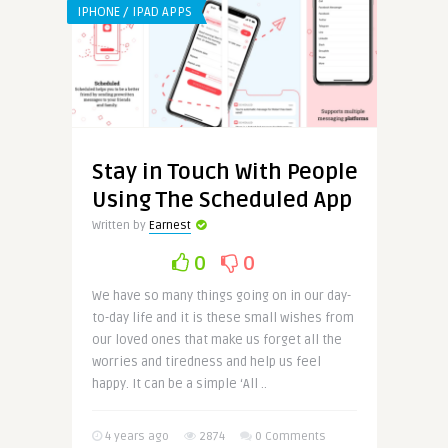
IPHONE / IPAD APPS
Stay in Touch With People
Using The Scheduled App
Written by
Earnest
0
0
We have so many things going on in our day-
to-day life and it is these small wishes from
our loved ones that make us forget all the
worries and tiredness and help us feel
happy. It can be a simple ‘All ..
4 years ago
2874
0 Comments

★ ★ ★ ★

To do:
Take the line that contains "Stay in Touch With People" and each line after it down to the last of the records, and retype them exactly; add nothing else.

Answer to this task:
Stay in Touch With People
Using The Scheduled App
Written by
Earnest
0
0
We have so many things going on in our day-
to-day life and it is these small wishes from
our loved ones that make us forget all the
worries and tiredness and help us feel
happy. It can be a simple ‘All ..
4 years ago
2874
0 Comments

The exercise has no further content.